----- INFORMATION SHOWN

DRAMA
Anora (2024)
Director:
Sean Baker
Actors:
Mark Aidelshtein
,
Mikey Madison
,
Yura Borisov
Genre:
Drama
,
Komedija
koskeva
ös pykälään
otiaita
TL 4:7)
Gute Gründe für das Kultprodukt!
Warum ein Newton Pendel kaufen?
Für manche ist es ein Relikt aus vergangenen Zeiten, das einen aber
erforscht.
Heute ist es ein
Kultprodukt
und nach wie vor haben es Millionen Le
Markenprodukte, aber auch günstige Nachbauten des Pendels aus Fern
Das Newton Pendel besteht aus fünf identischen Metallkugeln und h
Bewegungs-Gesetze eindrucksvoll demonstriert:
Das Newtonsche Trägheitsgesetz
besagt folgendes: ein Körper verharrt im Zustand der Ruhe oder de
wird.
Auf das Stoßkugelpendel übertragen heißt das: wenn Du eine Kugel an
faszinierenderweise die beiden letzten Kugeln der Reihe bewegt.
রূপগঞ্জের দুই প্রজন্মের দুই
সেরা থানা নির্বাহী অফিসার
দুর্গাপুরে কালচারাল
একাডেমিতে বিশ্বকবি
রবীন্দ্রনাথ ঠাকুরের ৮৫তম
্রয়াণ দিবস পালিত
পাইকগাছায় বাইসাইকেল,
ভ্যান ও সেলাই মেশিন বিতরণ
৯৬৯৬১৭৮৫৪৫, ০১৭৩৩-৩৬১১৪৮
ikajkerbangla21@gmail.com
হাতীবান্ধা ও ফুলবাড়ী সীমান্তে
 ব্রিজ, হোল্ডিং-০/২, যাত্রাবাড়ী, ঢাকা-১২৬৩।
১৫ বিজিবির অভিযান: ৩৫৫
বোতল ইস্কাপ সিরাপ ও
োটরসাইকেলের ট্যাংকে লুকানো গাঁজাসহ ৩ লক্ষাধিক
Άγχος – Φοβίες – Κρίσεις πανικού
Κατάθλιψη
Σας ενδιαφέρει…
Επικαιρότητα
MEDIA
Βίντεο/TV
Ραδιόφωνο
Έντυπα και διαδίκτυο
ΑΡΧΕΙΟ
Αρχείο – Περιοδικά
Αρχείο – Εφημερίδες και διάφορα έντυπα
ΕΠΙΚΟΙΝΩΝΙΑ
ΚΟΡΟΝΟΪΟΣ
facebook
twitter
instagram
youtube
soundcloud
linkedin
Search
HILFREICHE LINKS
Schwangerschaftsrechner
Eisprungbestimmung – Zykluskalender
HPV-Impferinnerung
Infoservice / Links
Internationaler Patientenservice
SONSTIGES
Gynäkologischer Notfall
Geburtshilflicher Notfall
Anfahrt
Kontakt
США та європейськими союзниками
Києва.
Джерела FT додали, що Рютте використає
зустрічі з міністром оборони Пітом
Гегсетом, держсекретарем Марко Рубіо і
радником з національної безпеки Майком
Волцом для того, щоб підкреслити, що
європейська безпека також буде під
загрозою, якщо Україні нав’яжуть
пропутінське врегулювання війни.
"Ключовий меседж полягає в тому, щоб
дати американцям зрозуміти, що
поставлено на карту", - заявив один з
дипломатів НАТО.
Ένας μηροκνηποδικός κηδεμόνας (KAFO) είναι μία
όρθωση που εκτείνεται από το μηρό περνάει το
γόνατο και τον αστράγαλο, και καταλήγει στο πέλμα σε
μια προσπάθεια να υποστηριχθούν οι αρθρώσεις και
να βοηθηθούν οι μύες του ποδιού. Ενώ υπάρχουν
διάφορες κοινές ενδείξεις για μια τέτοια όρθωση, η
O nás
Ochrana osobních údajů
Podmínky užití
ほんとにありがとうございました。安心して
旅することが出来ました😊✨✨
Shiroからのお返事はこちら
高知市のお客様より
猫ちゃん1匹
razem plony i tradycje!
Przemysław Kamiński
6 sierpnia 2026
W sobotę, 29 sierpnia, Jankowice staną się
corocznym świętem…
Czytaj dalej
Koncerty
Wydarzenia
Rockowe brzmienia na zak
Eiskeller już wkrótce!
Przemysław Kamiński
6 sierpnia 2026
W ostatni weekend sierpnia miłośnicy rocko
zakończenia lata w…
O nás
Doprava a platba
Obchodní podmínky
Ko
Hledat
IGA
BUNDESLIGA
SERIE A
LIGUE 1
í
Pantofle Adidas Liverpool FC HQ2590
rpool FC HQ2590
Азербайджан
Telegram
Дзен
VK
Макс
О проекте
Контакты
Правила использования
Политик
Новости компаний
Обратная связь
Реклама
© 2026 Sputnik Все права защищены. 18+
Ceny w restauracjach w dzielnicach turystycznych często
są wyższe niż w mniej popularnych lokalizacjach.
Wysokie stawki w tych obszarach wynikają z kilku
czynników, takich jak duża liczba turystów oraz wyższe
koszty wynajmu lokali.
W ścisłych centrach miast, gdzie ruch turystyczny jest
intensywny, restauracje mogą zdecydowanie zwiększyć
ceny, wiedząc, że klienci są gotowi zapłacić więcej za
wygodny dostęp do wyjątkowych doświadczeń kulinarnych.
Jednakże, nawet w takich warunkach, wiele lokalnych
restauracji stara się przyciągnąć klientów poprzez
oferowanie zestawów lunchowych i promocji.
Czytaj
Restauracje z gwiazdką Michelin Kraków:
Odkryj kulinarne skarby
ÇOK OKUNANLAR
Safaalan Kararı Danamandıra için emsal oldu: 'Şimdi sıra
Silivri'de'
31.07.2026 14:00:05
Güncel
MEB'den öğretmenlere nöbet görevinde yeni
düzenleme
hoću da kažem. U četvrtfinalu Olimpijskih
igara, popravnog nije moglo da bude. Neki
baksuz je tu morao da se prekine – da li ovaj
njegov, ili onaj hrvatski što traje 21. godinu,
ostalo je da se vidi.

----------

Please give only the number of lines in the listing that hold the word "takich".

2